### Exercise description
After counting the lines below that hold the word "Gravitasjon", reply with the count and nothing else.

### Provided data
= = =

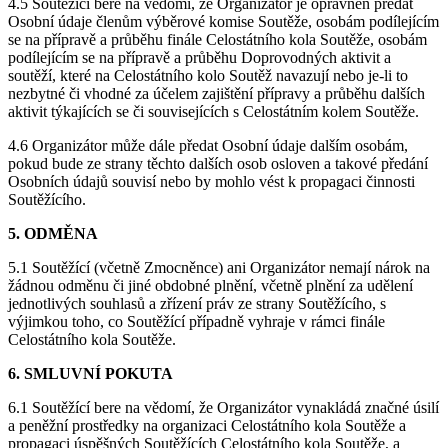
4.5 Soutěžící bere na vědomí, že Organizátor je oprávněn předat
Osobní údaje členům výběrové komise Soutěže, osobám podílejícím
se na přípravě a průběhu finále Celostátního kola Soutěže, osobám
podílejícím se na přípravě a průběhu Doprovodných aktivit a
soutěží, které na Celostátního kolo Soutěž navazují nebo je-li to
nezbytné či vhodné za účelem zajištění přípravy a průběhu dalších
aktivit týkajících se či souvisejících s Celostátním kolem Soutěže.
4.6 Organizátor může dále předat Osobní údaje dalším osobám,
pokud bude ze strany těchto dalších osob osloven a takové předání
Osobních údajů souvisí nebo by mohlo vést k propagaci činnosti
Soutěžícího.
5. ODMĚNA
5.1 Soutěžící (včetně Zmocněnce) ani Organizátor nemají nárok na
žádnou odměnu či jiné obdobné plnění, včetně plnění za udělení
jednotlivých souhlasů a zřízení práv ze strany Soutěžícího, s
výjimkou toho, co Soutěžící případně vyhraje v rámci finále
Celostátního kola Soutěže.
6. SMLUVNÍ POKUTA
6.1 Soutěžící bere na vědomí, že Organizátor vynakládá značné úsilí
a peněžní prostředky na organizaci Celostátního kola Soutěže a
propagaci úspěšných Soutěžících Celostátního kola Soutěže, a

= = =

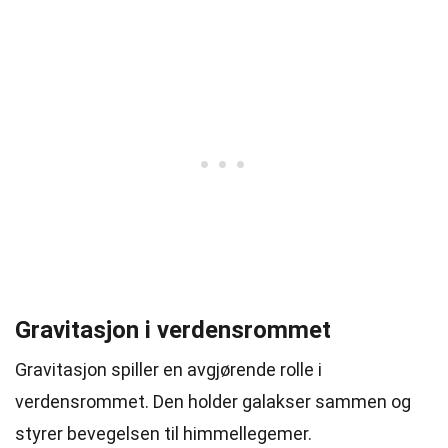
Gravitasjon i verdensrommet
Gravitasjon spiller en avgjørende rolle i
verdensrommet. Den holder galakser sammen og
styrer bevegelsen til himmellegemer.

= = =

### Response box
2